Based on phylogenetic analysis, PCV2 is divided into different genotypes (PCV2a, PCV2b, PVC2c, PCV2d, PCV2e, PCV2f) [65]. The first three variants show 97%–100% nucleotide identity in the rep gene and 91%–96% in the cap gene [66]. They are believed to have evolved from a common ancestor 100 years ago [67]. In recent years, evidence has accumulated for a global shift of the main PCV2 genotypes in different countries from PCV2a to PCV2b, which is generally associated with more severe disease symptoms [68,69]. PCV2d was initially identified in Switzerland, now it appears to be widespread in China and North America.

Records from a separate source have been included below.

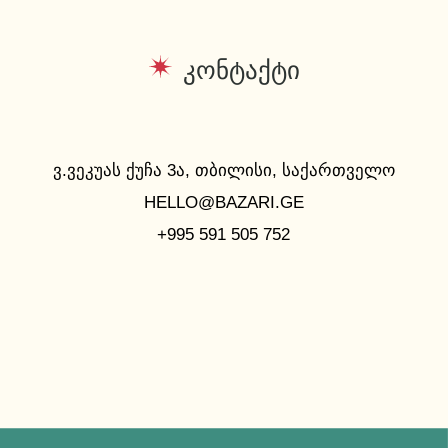
კონტაქტი
Ვ.ᲕᲔᲙᲣᲐᲡ ᲥᲣᲩᲐ 3Ა, ᲗᲑᲘᲚᲘᲡᲘ, ᲡᲐᲥᲐᲠᲗᲕᲔᲚᲝ
HELLO@BAZARI.GE
+995 591 505 752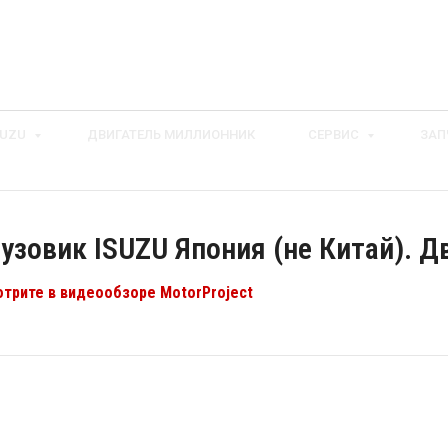
SUZU
ДВИГАТЕЛЬ МИЛЛИОННИК
СЕРВИС
ЗАП
рузовик ISUZU Япония (не Китай). 
трите в видеообзоре MotorProject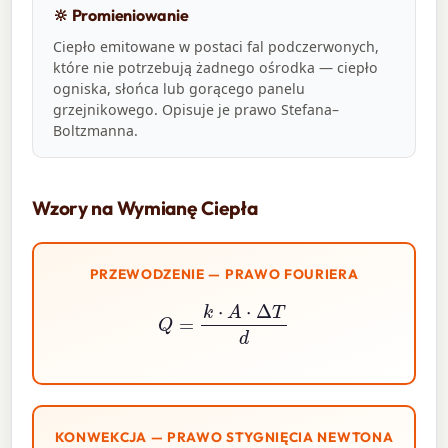
🔆 Promieniowanie
Ciepło emitowane w postaci fal podczerwonych,
które nie potrzebują żadnego ośrodka — ciepło
ogniska, słońca lub gorącego panelu
grzejnikowego. Opisuje je prawo Stefana–
Boltzmanna.
Wzory na Wymianę Ciepła
PRZEWODZENIE — PRAWO FOURIERA
Q
=
k
⋅
A
⋅
Δ
T
d
KONWEKCJA — PRAWO STYGNIĘCIA NEWTONA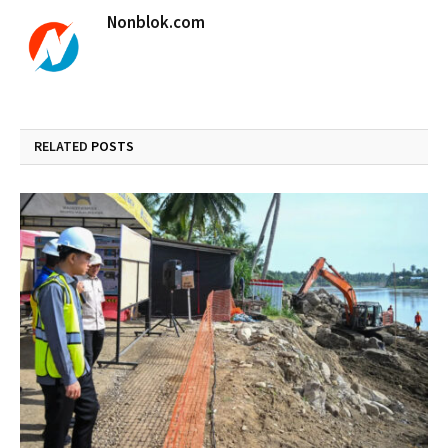
Nonblok.com
RELATED
POSTS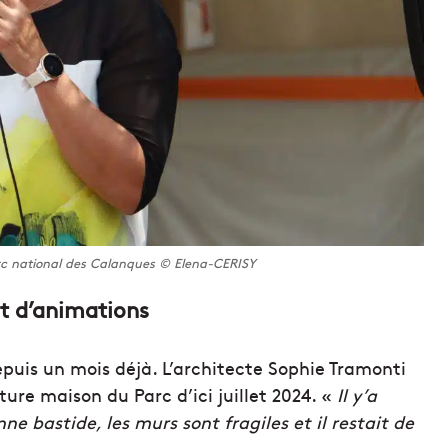
arc national des Calanques © Elena-CERISY
 et d’animations
depuis un mois déjà. L’architecte Sophie Tramonti
re maison du Parc d’ici juillet 2024. «
Il y’a
ne bastide, les murs sont fragiles et il restait de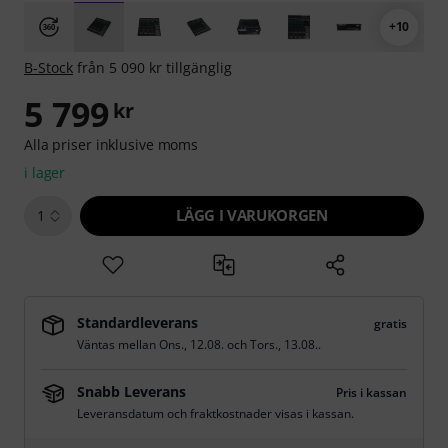
+10
B-Stock
från 5 090 kr tillgänglig
5 799
kr
Alla priser inklusive moms
i lager
LÄGG I VARUKORGEN
1
Standardleverans
gratis
Väntas mellan
Ons., 12.08.
och
Tors., 13.08.
.
Snabb Leverans
Pris i kassan
Leveransdatum och fraktkostnader visas i kassan.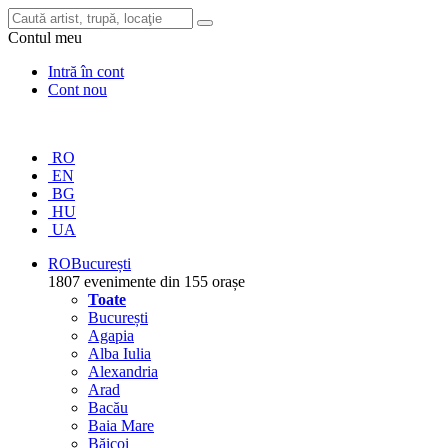
Contul meu
Intră în cont
Cont nou
RO
EN
BG
HU
UA
RO
București
1807 evenimente din 155 orașe
Toate
București
Agapia
Alba Iulia
Alexandria
Arad
Bacău
Baia Mare
Băicoi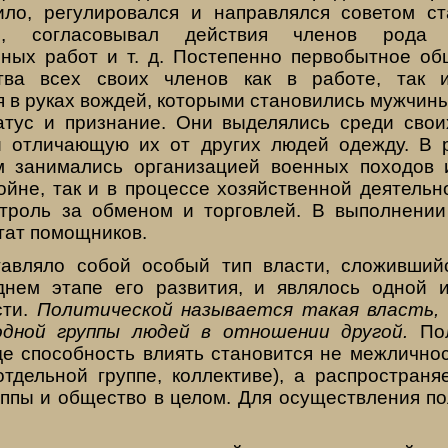
ило, регулировался и направлялся советом с
ы, согласовывал действия членов рода 
нных работ и т. д. Постепенно первобытное об
тва всех своих членов как в работе, так 
я в руках вождей, которыми становились мужчин
тус и признание. Они выделялись среди сво
 отличающую их от других людей одежду. В 
м занимались организацией военных походов 
ойне, так и в процессе хозяйственной деятельн
троль за обменом и торговлей. В выполнени
тат помощников.
тавляло собой особый тип власти, сложивший
нем этапе его развития, и являлось одной 
сти.
Политической называется такая власть, 
одной группы людей в отношении другой.
Пол
де способность влиять становится не межличнос
отдельной группе, коллективе), а распростран
ппы и общество в целом. Для осуществления по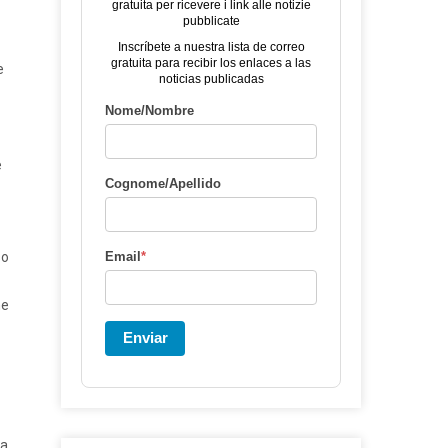
gratuita per ricevere i link alle notizie
pubblicate
Inscríbete a nuestra lista de correo
gratuita para recibir los enlaces a las
e
noticias publicadas
Nome/Nombre
e
Cognome/Apellido
so
Email
*
he
Enviar
za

During 2012–2013, 37% of all investigated PCV2 sequences from U.S. pigs were classified as PCV2d, and overall data analysis suggests an ongoing genotype shift from PCV2b towards PCV2d [70]. Recombinations and mutations have been often observed and may result in altered fitness or phenotypic properties [71,72,73].
Since changes in the nucleotide sequence of genomic regions used as targets for PCR-detection of PCV may result in false-negative findings, the primers must be checked routinely by a Basic Local Alignment Search Tool (BLAST) search of GenBank for their fitness to detect new variants. If no highly conserved regions can be identified and problems related to genomic variation are anticipated, multiplex PCRs for different viral variants using more than one primer pair or next generation sequencing can be employed.
Recently, a new virus, PCV3, with significant differences in the sequence when compared with PCV1 and PCV2, but more related to a bat-faeces associated circovirus, was described in pigs with cardiac and multi-organ inflammation [74]. Since the pigs were co-infected with other porcine viruses, the pathogenicity of PCV3 warrants further investigations. PCV3 was found to be associated with porcine dermatitis and nephropathy syndrome (PDNS), reproductive failure, and multisystemic inflammation in China [75,76] and in the USA [77]. Sequence analysis showed that the Chinese isolates are the result of a recombination between bat circoviruses [76], and the closest relative of the U.S.A. isolate is a canine circovirus [77].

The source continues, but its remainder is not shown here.